**DESCRIPTION OF THE TASK**
Leave out every picture, then transcribe the rest of the listing exactly.

**EXERCISE INPUT**
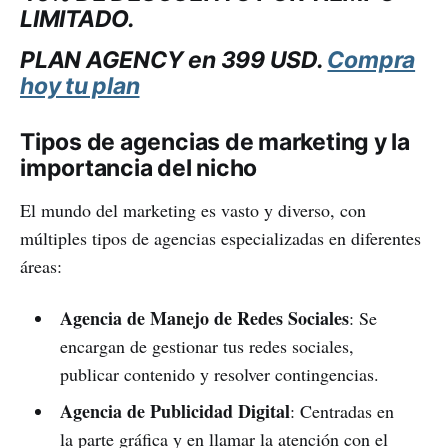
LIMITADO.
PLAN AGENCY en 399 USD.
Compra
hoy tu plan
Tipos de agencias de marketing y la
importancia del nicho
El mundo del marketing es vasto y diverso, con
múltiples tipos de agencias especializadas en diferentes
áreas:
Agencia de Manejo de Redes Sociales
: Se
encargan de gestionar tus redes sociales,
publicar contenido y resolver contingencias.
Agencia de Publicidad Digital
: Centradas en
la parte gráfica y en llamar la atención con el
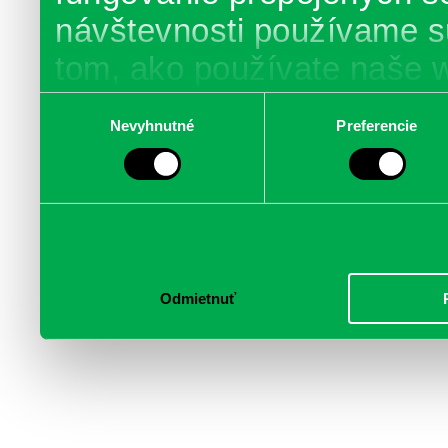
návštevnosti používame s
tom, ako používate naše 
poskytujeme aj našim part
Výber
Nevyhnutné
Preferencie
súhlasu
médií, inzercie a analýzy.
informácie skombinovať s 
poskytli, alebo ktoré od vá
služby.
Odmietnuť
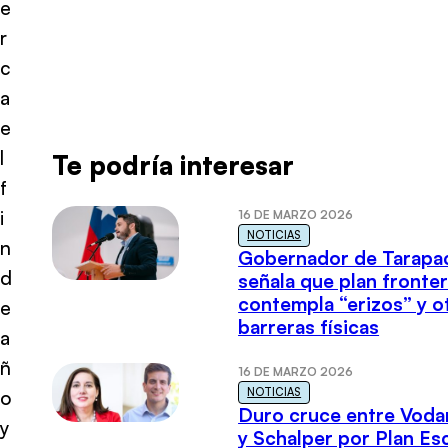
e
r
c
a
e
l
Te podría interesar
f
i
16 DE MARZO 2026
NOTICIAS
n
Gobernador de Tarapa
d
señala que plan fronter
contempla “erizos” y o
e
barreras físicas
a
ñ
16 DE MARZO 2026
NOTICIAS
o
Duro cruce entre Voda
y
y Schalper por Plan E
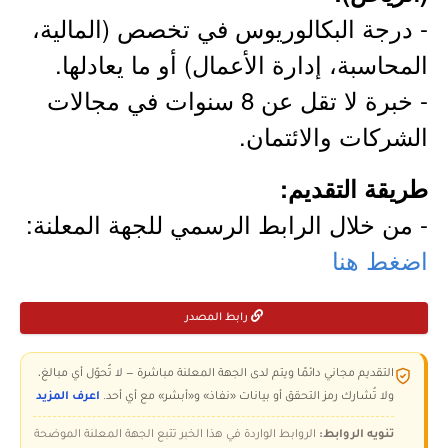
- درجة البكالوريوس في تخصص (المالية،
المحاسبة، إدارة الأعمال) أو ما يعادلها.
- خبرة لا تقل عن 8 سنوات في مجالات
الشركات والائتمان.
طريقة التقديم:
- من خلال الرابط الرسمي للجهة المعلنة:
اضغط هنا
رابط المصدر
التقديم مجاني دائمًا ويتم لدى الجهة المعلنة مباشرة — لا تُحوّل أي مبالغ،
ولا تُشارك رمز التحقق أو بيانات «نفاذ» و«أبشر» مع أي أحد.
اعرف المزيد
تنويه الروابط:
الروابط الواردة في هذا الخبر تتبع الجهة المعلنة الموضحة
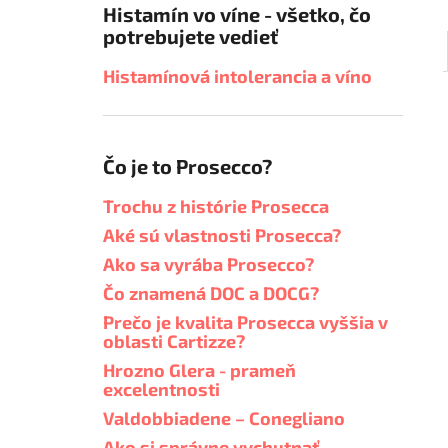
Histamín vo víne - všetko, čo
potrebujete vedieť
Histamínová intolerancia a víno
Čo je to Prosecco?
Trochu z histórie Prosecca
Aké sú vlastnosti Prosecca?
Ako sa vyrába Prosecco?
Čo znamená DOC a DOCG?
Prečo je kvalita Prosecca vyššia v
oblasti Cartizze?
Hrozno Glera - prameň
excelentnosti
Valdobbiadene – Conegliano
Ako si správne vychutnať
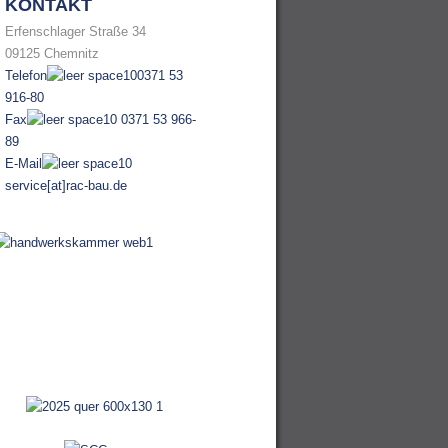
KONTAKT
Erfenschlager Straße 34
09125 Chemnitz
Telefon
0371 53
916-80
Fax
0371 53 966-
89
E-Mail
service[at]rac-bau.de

**RESPONSE TO THE TASK**
LIMITADO.
PLAN AGENCY en 399 USD.
Compra
hoy tu plan
Tipos de agencias de marketing y la
importancia del nicho
El mundo del marketing es vasto y diverso, con
múltiples tipos de agencias especializadas en diferentes
áreas:
Agencia de Manejo de Redes Sociales
: Se
encargan de gestionar tus redes sociales,
publicar contenido y resolver contingencias.
Agencia de Publicidad Digital
: Centradas en
la parte gráfica y en llamar la atención con el
návštevnosti používame s
tom, ako používate naše 
poskytujeme aj našim part
Výber
Nevyhnutné
Preferencie
súhlasu
médií, inzercie a analýzy.
informácie skombinovať s 
poskytli, alebo ktoré od vá
služby.
Odmietnuť
e
r
c
a
e
l
Te podría interesar
f
i
16 DE MARZO 2026
NOTICIAS
n
Gobernador de Tarapa
d
señala que plan fronter
contempla “erizos” y o
e
barreras físicas
a
ñ
16 DE MARZO 2026
NOTICIAS
o
Duro cruce entre Voda
y
y Schalper por Plan E
- درجة البكالوريوس في تخصص (المالية،
المحاسبة، إدارة الأعمال) أو ما يعادلها.
- خبرة لا تقل عن 8 سنوات في مجالات
الشركات والائتمان.
طريقة التقديم:
- من خلال الرابط الرسمي للجهة المعلنة:
اضغط هنا
رابط المصدر
التقديم مجاني دائمًا ويتم لدى الجهة المعلنة مباشرة — لا تُحوّل أي مبالغ،
ولا تُشارك رمز التحقق أو بيانات «نفاذ» و«أبشر» مع أي أحد.
اعرف المزيد
تنويه الروابط:
الروابط الواردة في هذا الخبر تتبع الجهة المعلنة الموضحة
Histamín vo víne - všetko, čo
potrebujete vedieť
Histamínová intolerancia a víno
Čo je to Prosecco?
Trochu z histórie Prosecca
Aké sú vlastnosti Prosecca?
Ako sa vyrába Prosecco?
Čo znamená DOC a DOCG?
Prečo je kvalita Prosecca vyššia v
oblasti Cartizze?
Hrozno Glera - prameň
excelentnosti
Valdobbiadene – Conegliano
Ako si správne vychutnať
KONTAKT
Erfenschlager Straße 34
09125 Chemnitz
Telefon
0371 53
916-80
Fax
0371 53 966-
89
E-Mail
service[at]rac-bau.de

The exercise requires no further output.